Pancreatic ductal adenocarcinoma carries a dismal prognosis, with five-year survival below 10 % due to late presentation, aggressive nature, and profound intratumor heterogeneity. Existing prognostic models fail to account for the dynamic interplay between subclonal evolution and the tumor microenvironment, limiting their clinical utility for risk stratification and therapy guidance.

Methods

An in silico, multiscale framework was developed, combining an agent-based model of subclone proliferation, migration, quiescence, and apoptosis with continuum reaction–diffusion equations for oxygen, nutrients, extracellular matrix, and chemoattractants.
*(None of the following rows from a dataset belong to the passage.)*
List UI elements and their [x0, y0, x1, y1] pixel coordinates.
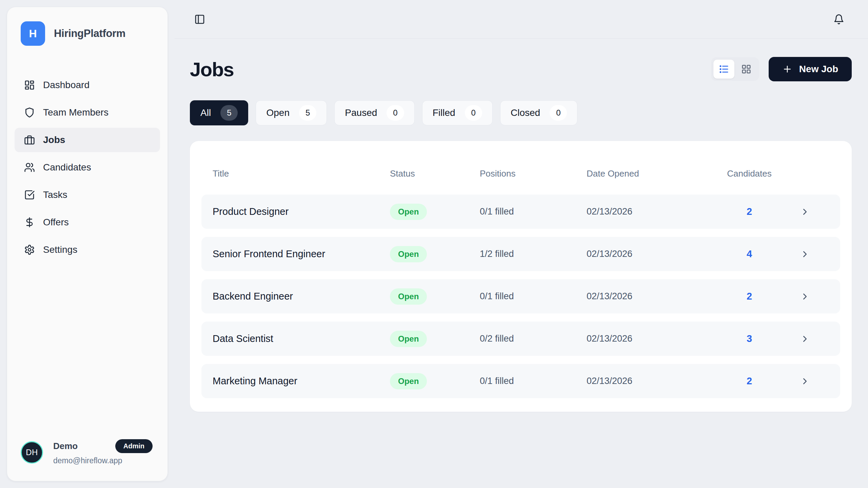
sidebar-item-tasks[interactable]: Tasks: [15, 183, 160, 207]
shield-icon: [24, 107, 35, 118]
candidates-count[interactable]: 2: [722, 206, 776, 217]
chevron-right-icon[interactable]: [800, 334, 829, 344]
grid-view-button[interactable]: [736, 60, 757, 79]
user-name: Demo: [53, 441, 78, 451]
new-job-button[interactable]: New Job: [769, 57, 852, 81]
dashboard-icon: [24, 80, 35, 90]
dollar-icon: [24, 217, 35, 228]
col-status: Status: [390, 168, 480, 179]
filter-open[interactable]: Open 5: [256, 100, 327, 125]
users-icon: [24, 162, 35, 173]
topbar: [175, 0, 868, 39]
app-title: HiringPlatform: [54, 27, 125, 40]
chevron-right-icon[interactable]: [800, 376, 829, 386]
status-badge: Open: [390, 331, 427, 347]
table-row[interactable]: Data Scientist Open 0/2 filled 02/13/202…: [201, 322, 840, 356]
positions-cell: 0/1 filled: [480, 206, 587, 217]
status-badge: Open: [390, 246, 427, 262]
app-root: H HiringPlatform Dashboard Team Members: [0, 0, 868, 488]
date-opened-cell: 02/13/2026: [587, 206, 722, 217]
filter-count: 0: [465, 105, 482, 121]
user-profile[interactable]: DH Demo Admin demo@hireflow.app: [7, 439, 167, 481]
candidates-count[interactable]: 2: [722, 291, 776, 302]
positions-cell: 1/2 filled: [480, 249, 587, 259]
chevron-right-icon[interactable]: [800, 291, 829, 302]
list-view-button[interactable]: [713, 60, 734, 79]
filter-all[interactable]: All 5: [190, 100, 248, 125]
table-row[interactable]: Backend Engineer Open 0/1 filled 02/13/2…: [201, 279, 840, 313]
page-title: Jobs: [190, 58, 234, 81]
job-title: Product Designer: [213, 206, 390, 217]
user-email: demo@hireflow.app: [53, 456, 153, 465]
date-opened-cell: 02/13/2026: [587, 376, 722, 386]
sidebar-item-label: Offers: [43, 217, 69, 228]
filter-count: 5: [299, 105, 316, 121]
filter-count: 0: [550, 105, 567, 121]
avatar: DH: [21, 441, 43, 464]
app-logo: H HiringPlatform: [7, 7, 167, 46]
date-opened-cell: 02/13/2026: [587, 333, 722, 344]
filter-count: 0: [387, 105, 404, 121]
date-opened-cell: 02/13/2026: [587, 249, 722, 259]
table-row[interactable]: Marketing Manager Open 0/1 filled 02/13/…: [201, 364, 840, 398]
list-icon: [719, 64, 729, 74]
filter-filled[interactable]: Filled 0: [422, 100, 493, 125]
app-logo-mark: H: [21, 21, 45, 46]
job-title: Marketing Manager: [213, 375, 390, 387]
role-badge: Admin: [115, 439, 153, 453]
candidates-count[interactable]: 3: [722, 333, 776, 344]
sidebar-item-settings[interactable]: Settings: [15, 238, 160, 262]
chevron-right-icon[interactable]: [800, 249, 829, 259]
col-candidates: Candidates: [722, 168, 776, 179]
table-header: Title Status Positions Date Opened Candi…: [201, 152, 840, 195]
filter-label: All: [200, 107, 211, 118]
sidebar-item-label: Candidates: [43, 162, 91, 173]
sidebar-toggle-icon[interactable]: [194, 14, 205, 25]
job-title: Senior Frontend Engineer: [213, 248, 390, 260]
candidates-count[interactable]: 2: [722, 375, 776, 387]
sidebar-item-label: Tasks: [43, 189, 67, 200]
positions-cell: 0/1 filled: [480, 376, 587, 386]
check-square-icon: [24, 189, 35, 200]
sidebar-item-candidates[interactable]: Candidates: [15, 155, 160, 180]
status-badge: Open: [390, 373, 427, 389]
sidebar-item-label: Settings: [43, 244, 77, 255]
sidebar-item-dashboard[interactable]: Dashboard: [15, 73, 160, 97]
gear-icon: [24, 244, 35, 255]
col-title: Title: [213, 168, 390, 179]
col-date-opened: Date Opened: [587, 168, 722, 179]
positions-cell: 0/2 filled: [480, 333, 587, 344]
grid-icon: [741, 64, 751, 74]
user-info: Demo Admin demo@hireflow.app: [53, 439, 153, 465]
status-badge: Open: [390, 204, 427, 220]
plus-icon: [782, 64, 792, 74]
sidebar-item-offers[interactable]: Offers: [15, 210, 160, 235]
main-area: Jobs: [175, 0, 868, 488]
filter-closed[interactable]: Closed 0: [500, 100, 578, 125]
sidebar-item-label: Dashboard: [43, 80, 90, 90]
sidebar-item-label: Team Members: [43, 107, 108, 118]
filter-label: Closed: [511, 107, 540, 118]
date-opened-cell: 02/13/2026: [587, 291, 722, 302]
candidates-count[interactable]: 4: [722, 248, 776, 260]
filter-paused[interactable]: Paused 0: [334, 100, 414, 125]
positions-cell: 0/1 filled: [480, 291, 587, 302]
chevron-right-icon[interactable]: [800, 207, 829, 217]
job-title: Backend Engineer: [213, 291, 390, 302]
filter-count: 5: [220, 105, 238, 121]
status-badge: Open: [390, 288, 427, 305]
col-positions: Positions: [480, 168, 587, 179]
filter-label: Open: [266, 107, 290, 118]
filter-label: Filled: [433, 107, 455, 118]
sidebar-nav: Dashboard Team Members Jobs Candidates: [7, 73, 167, 262]
sidebar-item-jobs[interactable]: Jobs: [15, 128, 160, 152]
table-row[interactable]: Senior Frontend Engineer Open 1/2 filled…: [201, 237, 840, 271]
filter-label: Paused: [345, 107, 377, 118]
table-row[interactable]: Product Designer Open 0/1 filled 02/13/2…: [201, 195, 840, 229]
sidebar: H HiringPlatform Dashboard Team Members: [7, 7, 168, 481]
job-title: Data Scientist: [213, 333, 390, 344]
sidebar-item-team-members[interactable]: Team Members: [15, 100, 160, 125]
new-job-label: New Job: [799, 64, 838, 75]
bell-icon[interactable]: [833, 14, 844, 25]
briefcase-icon: [24, 135, 35, 145]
Four clinically relevant microenvironmental scenarios were simulated to generate spatiogenetic signatures of subclonal adaptation. These signatures were then sequentially input into three gradient-boosting classifiers—CatBoost, LightGBM, and XGBoost—to predict each subclone's metastatic potential.

Results

All hybrid pipelines demonstrated robust discrimination of high-risk subclones, with XGBoost achieving the highest sensitivity (92 %) and specificity (89 %) in cross-validation. The model accurately recapitulated PDAC's known clinical features, such as hypoxia-driven invasive fronts and desmoplastic stroma–associated resistance. Importantly, it uncovered novel biomarker signatures—combinations of genetic mutations and microenvironmental factors—that correlated with early metastatic seeding in simulated cohorts.

Conclusion

This work introduces a novel multiscale hybrid framework that is original both in its formulation integrating agent-based, continuum, and immune dynamics and in its application, where simulated biological signatures are used to train gradient boosting models for accurate prediction of metastatic potential.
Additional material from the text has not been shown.